Whether through our in-classroom participation in a popular annual event, or offering some aspect of our emergency endeavors - such as the Los Angeles Marathon, as a classroom problem-solving example, the Los Angeles Fire Department is proud of its long-standing partnership with community educators.

One of our most interesting on-line assets is our popular LAFD Link Page, which provides a portal to countless on-line Fire Service resources easily utilized in classrooom settings.

Like you, we find the instant publishing and interactivity of blogs to be most promising, but not without their challenges.

We remain profoundly grateful for the support we have received from the blogging community, and especially our blog visitors; who are unbelievably patient and kind.

Even when I forget (first and foremost) to do something as proper and basic as thanking the person above for coming to the aid of a fellow citizen in distress during the Marathon. That should have been my opening remark...

I guess it goes to show that we are all students with plenty of things to learn and share in this journey we call life.

With best wishes to you, your colleagues and your students,

Brian Humphrey
Public Service Officer
Los Angeles Fire Department

Alan said...

My wife was one of the people assisted by your depertment during the Marathon yesterday. She was, we think, around the 14 mile stage when she succumbed to the heat and was transported to County USC. Is there some way to figure out which unit helped her as we'd like the opportunity to thank the individuals personally, if at all possible.

LAFD Media and Public Relations said...


We hope your wife is recovering from her heat-related illness, and that you were both pleased with the care offered by the men and women of the LAFD, as well as many volunteers who assisted us.

Though we are still tabulating data from the field at LAFD Headquarters for Marathon XXII (2007), we should be able to soon help you in your quest.

Of course, marathon participants and spectators were tabulated above and beyond the 500+ transports we already handle on a given day, but the incidents handled on Sunday should soon be in the system.
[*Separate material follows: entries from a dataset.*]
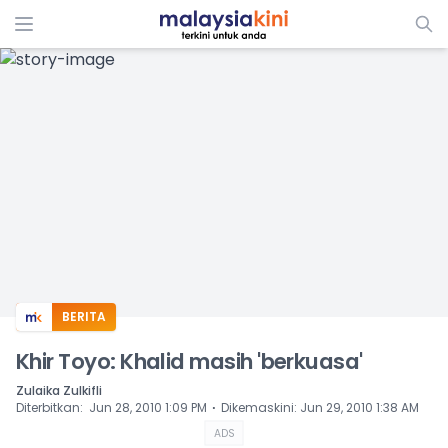
ADS
BERITA
Khir Toyo: Khalid masih 'berkuasa'
Zulaika Zulkifli
⋅
Diterbitkan
:
Jun 28, 2010 1:09 PM
Dikemaskini
:
Jun 29, 2010 1:38 AM
ADS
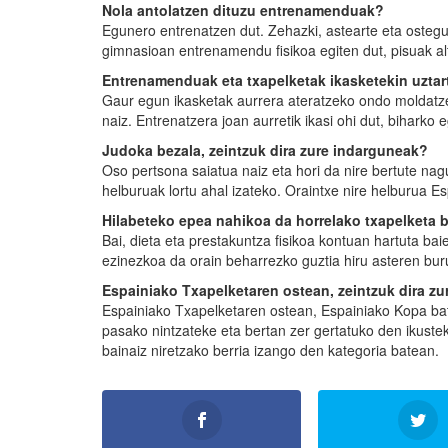
Nola antolatzen dituzu entrenamenduak?
Egunero entrenatzen dut. Zehazki, astearte eta ostegun
gimnasioan entrenamendu fisikoa egiten dut, pisuak alt
Entrenamenduak eta txapelketak ikasketekin uztar
Gaur egun ikasketak aurrera ateratzeko ondo moldatze
naiz. Entrenatzera joan aurretik ikasi ohi dut, biharko
Judoka bezala, zeintzuk dira zure indarguneak?
Oso pertsona saiatua naiz eta hori da nire bertute n
helburuak lortu ahal izateko. Oraintxe nire helburua 
Hilabeteko epea nahikoa da horrelako txapelketa
Bai, dieta eta prestakuntza fisikoa kontuan hartuta ba
ezinezkoa da orain beharrezko guztia hiru asteren bur
Espainiako Txapelketaren ostean, zeintzuk dira z
Espainiako Txapelketaren ostean, Espainiako Kopa batz
pasako nintzateke eta bertan zer gertatuko den ikuste
bainaiz niretzako berria izango den kategoria batean.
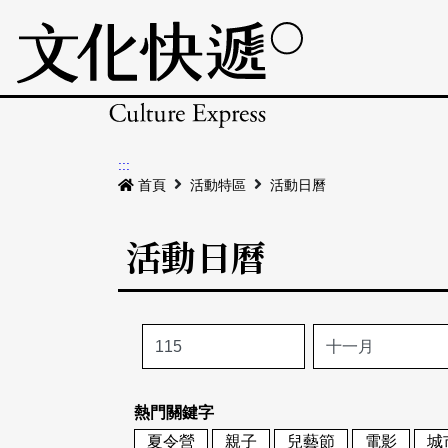
:::
首頁
活動特區
活動日曆
活動日曆
熱門關鍵字
夏令營
親子
兒藝節
電影
城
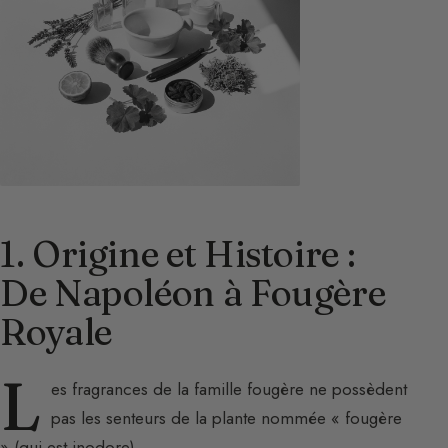
1. Origine et Histoire :
De Napoléon à Fougère
Royale
L
es fragrances de la famille fougère ne possèdent
pas les senteurs de la plante nommée « fougère
» (qui est inodore).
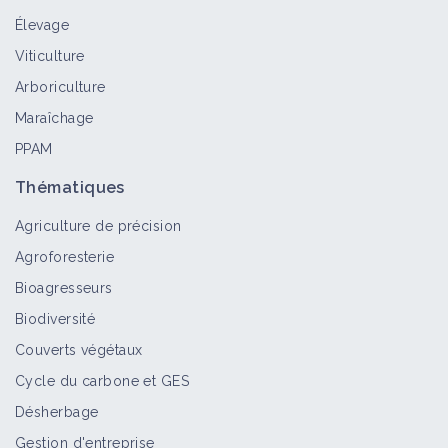
Élevage
Ail des vignes
Viticulture
Bioagresseur
Arboriculture
Maraîchage
PPAM
Ail à nombreuses têtes ou Poireau
des vignes
Thématiques
Bioagresseur
Agriculture de précision
Agroforesterie
Maîtriser l'enherbement en vigne
Bioagresseurs
grâce au rotavator inter-rang
Biodiversité
Retour d'expérience
Couverts végétaux
Cycle du carbone et GES
Adventices pluriannuelles
Désherbage
Bioagresseur
Gestion d'entreprise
So how can you access the system?

The City of Los Angeles ambulance billing system can likely provide you with information *by name* within the next few days. Their clerical staff can be reached during normal business hours at (213) 482-7200, they do get swamped with paperwork though, and they might be a ways behind.

If you happen to have the Runner's Bib Number used by your wife during Marathon XXII, you might instead or also be able to obtain the identity of LAFD responders through our EMS Division staff, who tracked the more than one hundred participants aided by that number during the event. You can reach the LAFD EMS Division directly during normal business hours at (213) 978-3885.

Alan, I hope this information helps. Please allow me to again extend our best wishes to your wife.

Respectfully Yours in Safety and Service,

Brian Humphrey
Public Service Officer
Los Angeles Fire Department

Anonymous said...

Thanks for the info. I'll give them a call tomorrow. We are very happy with the service provided and by the wonderful people at County, who were absolutely amazing!!